Task requirements: Exactly the lines from the one with "プライバシーポリシー (84, 1653)" to the end of the listing must be repeated, both ends included, with nothing added.

----------

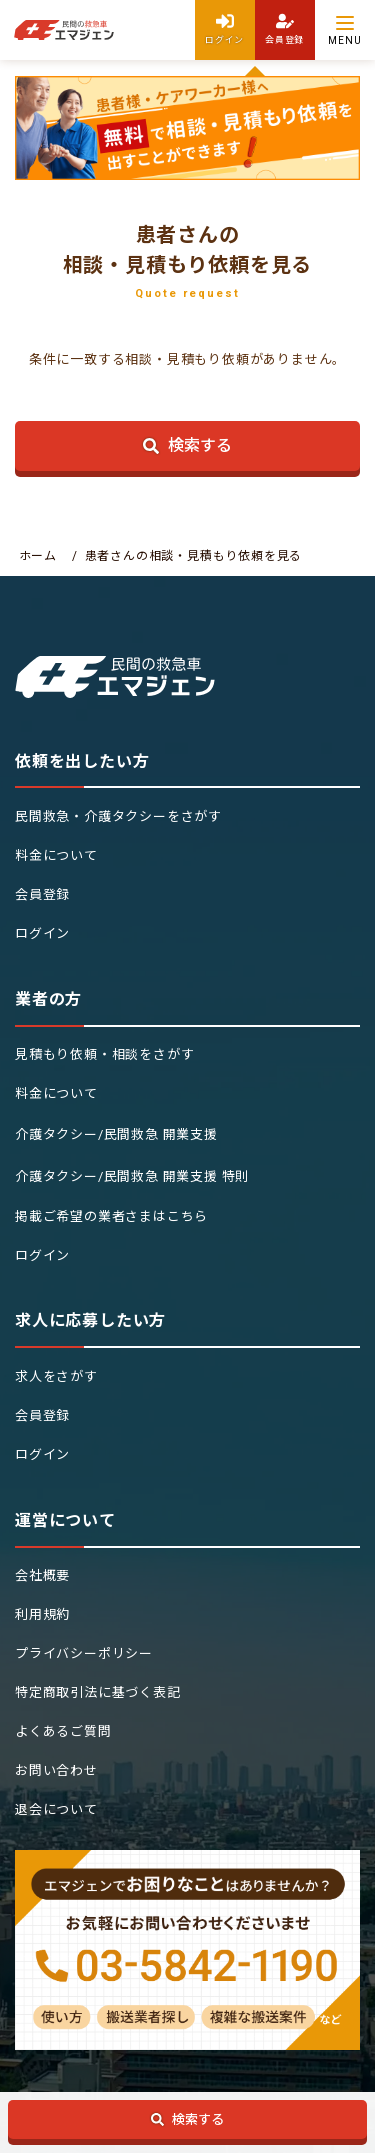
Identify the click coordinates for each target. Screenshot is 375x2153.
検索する (188, 445)
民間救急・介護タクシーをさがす (118, 816)
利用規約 (42, 1614)
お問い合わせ (56, 1770)
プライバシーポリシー (84, 1653)
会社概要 (42, 1575)
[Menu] (345, 30)
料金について (56, 855)
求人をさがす (56, 1376)
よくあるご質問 (63, 1731)
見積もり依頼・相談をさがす (104, 1054)
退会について (56, 1809)
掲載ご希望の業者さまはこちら (111, 1216)
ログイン (42, 933)
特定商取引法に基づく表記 (98, 1692)
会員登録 (42, 894)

----------

Output for this task:
プライバシーポリシー (84, 1653)
会社概要 (42, 1575)
[Menu] (345, 30)
料金について (56, 855)
求人をさがす (56, 1376)
よくあるご質問 (63, 1731)
見積もり依頼・相談をさがす (104, 1054)
退会について (56, 1809)
掲載ご希望の業者さまはこちら (111, 1216)
ログイン (42, 933)
特定商取引法に基づく表記 (98, 1692)
会員登録 (42, 894)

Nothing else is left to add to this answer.